Why do some people have great voices, and others don't?
APPLE VALLEY, Minn. -- The Grammy Awards are coming up this Sunday at 7pm on WCCO. Like every year, some truly talented singers are nominated.
So, what makes a great singer? Good Question.
"I feel like all singing can be good singing," says Ella Wiggs, a junior in the Apple Valley High School Choir.
She remembers singing to Michael Jackson as a young child, while her mother uploaded her videos to YouTube. Fellow choirmate Charlie Krohn said as young as 8 years old, he was singing in the shower. And, junior Carmen Puente her singing started with her sister as their dad played the guitar.
"For some people that comes naturally, for others, it doesn't," Puente says.
Minneapolis College vocal instructor Sarah M. Greer defines "good" singing as a resonant tone produced with ease. But, she points out opinions on singing voices are subjective, individual and cultural.
"What we think of us as good sound here in Minnesota, in the United States, might be different from what we think of good sound in South Asia or Australia," Greer says.
She believes singing is an athletic activity and we all start at different places. Differences in vocal folds, mouths, and throats can produce unique voices. Growing up around good sound helps too, as many singers learn from imitation.
"Some of us are Michael Phelps and some of us are in the kiddie pool," she says. "Some people just understand innately the things you need to sound good."

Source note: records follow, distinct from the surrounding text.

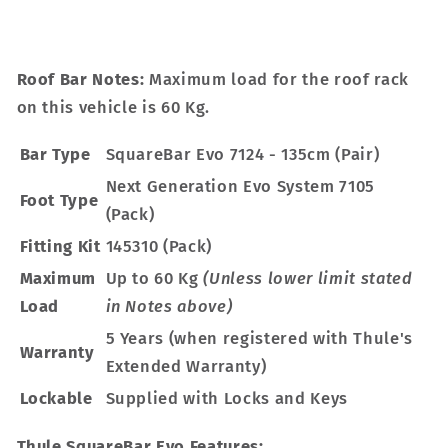
Roof Bar Notes:
Maximum load for the roof rack
on this vehicle is 60 Kg.
Bar Type
SquareBar Evo 7124 - 135cm (Pair)
Next Generation Evo System 7105
Foot Type
(Pack)
Fitting Kit
145310 (Pack)
Maximum
Up to 60 Kg
(Unless lower limit stated
Load
in Notes above)
5 Years (when registered with Thule's
Warranty
Extended Warranty)
Lockable
Supplied with Locks and Keys
Thule SquareBar Evo Features:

Greer points to three basics to singing well. First, she says people need to be able to match the rhythm and timing of the music. Second, they need to be able to remembers the notes, the phrases and the words. And, third, they need to be able to match a pitch accurately. She said the third component is usually the hardest.
"Matching pitch is coordination," she says. "It's making the vocal cords the right length to hear the cords in your head."
She says those three components are just the basics, because what makes a voice even better are vibrato, resonant tone and good pronunciation.
The students in the Apple Valley Choir believe a big part of "good" singing is confidence. Greer says voices can improve with training and exposure.
"I would say I could teach someone to be better than they sang when we started," she says.
Ultimately, the most important pieces, Greer believes, is to enjoy what you're doing.
"Having a good voice is part of that," said Krohn. "But it's not everything."